__BRIEF__. Say how many lines in the records hold "http". Nothing but the number should be given.

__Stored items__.
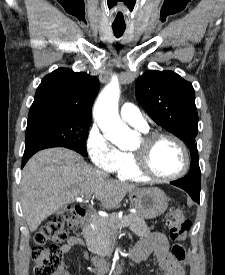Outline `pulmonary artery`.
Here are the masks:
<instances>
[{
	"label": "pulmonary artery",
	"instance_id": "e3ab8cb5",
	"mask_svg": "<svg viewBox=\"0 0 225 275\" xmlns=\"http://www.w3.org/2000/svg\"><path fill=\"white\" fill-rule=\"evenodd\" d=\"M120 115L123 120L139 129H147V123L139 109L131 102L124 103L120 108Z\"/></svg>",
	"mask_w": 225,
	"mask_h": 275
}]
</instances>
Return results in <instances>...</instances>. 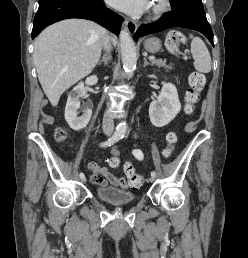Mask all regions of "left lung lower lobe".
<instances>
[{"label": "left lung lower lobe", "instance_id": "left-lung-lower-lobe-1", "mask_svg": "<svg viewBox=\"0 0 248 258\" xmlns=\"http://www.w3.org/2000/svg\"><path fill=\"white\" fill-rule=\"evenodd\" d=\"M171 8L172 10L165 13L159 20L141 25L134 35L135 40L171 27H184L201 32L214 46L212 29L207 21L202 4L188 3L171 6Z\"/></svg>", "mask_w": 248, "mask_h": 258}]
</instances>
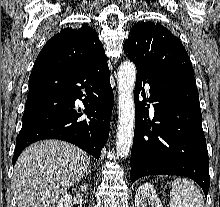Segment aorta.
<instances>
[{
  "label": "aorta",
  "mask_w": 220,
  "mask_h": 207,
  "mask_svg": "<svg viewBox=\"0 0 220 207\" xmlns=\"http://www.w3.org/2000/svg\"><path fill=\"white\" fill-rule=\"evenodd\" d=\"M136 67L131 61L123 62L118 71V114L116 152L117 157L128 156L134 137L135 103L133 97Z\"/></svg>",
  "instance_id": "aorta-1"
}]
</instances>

__YOUR RESPONSE__. 3